With malware attacks and stolen data being a common theme in today’s society, companies today need to put more effort in informing and educating employees. Over the years that viruses have run rampant, one of the most common themes in those stories is that employees allowed them to run rampant one way or another.

They opened an email, clicked a link, or didn’t bother updating their computer. In fact one of the biggest concerns is people leaving laptops or their mobile in vulnerable places.

In the end, people are either your strongest line of defense or your weakest link when it comes to handling these attacks. And even if your defenses are pretty solid, all a hacker needs is to break one link before it all comes crumbling apart.

So what can we do to ensure the company we work with is in tip top shape to handle threats? Well here are five tips on how we can educate yourself, employees, and others.

First make sure you communicate clearly the potential impact a breach has on the business. How bad habits like easy passwords or not logging off your computer or leaving a laptop in a public area can spell danger.

Second, make cybersecurity something everyone has to take seriously. No one is immune to educational programs. That includes both management and IT staff. Even if those people already know how important it is, having those knowledgeable people in the room can help spark conversation. This also applies to employees who’ve been working with the company for a while as they likely have more sensitive information compared to greener employees.

Third, hold cybersecurity sessions often. Training for cybersecurity isn’t something you do after you’ve been hacked. In fact that’s the worst time to host a session. Instead, make an effort to hold sessions regularly prior to any attack.

These sessions don’t need to be time consuming, perhaps once a month hold a lunch ’n’ learn. Another option is having an online forum employees can share and discuss information. You can even consider putting together routine online surveys to quiz cybersecurity knowledge. It’s cheap, quick, and is a good way to measure people’s knowledge.

Fourth tip is is issue specific rules for social networks, mobile devices, email, and browsing. Encourage culture of “safe browsing” and caution staff to have caution around unfamiliar links or attachments they’re not familiar with.

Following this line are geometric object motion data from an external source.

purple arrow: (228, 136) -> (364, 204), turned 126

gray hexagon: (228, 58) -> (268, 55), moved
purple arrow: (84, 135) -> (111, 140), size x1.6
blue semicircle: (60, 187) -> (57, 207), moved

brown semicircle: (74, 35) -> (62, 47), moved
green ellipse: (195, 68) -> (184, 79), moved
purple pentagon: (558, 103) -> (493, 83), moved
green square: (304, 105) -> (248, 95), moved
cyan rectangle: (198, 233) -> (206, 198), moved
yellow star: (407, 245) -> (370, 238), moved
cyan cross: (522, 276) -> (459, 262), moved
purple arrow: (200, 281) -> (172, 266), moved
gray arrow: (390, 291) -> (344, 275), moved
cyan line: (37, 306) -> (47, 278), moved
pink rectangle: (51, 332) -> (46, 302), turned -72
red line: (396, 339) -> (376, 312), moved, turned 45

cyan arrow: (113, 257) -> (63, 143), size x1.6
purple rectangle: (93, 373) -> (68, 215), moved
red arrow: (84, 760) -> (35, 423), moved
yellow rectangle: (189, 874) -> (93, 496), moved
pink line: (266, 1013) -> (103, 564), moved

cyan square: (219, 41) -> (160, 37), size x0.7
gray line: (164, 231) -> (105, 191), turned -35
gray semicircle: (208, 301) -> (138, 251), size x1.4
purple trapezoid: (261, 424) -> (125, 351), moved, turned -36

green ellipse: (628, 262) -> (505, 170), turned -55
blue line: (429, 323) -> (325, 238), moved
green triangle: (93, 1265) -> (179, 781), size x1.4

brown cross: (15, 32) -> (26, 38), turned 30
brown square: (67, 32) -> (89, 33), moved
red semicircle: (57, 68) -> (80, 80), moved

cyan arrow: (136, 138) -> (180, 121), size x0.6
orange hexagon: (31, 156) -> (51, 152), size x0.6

On that note, if you encourage routine passwords, aim to find a balance. If you get them to change them every month, employees will start writing them down rather than memorizing them. My suggestion is change your password once every three months at the minimum.

Furthermore, don’t make processes so convoluted that you’re making it harder for employees to do their work. If you add too many stops, employees will find other methods to bypass those controls.

The final tip is to train employees to recognize and respond to cyber attacks. Give them a channel where they can easily reach for anything cybersecurity. From suspicious emails, unusual activity, or losing a device. Even if it’s a false alarm, having an emergency number to contact is reassuring and can stop attacks before they get too big.

Despite all of these efforts, this won’t be enough to stop every single threat out there. Hackers continue to find new ways to break into systems. But at the very least, having knowledge and a more informed staff can help reduce the risk of human error causing breaches.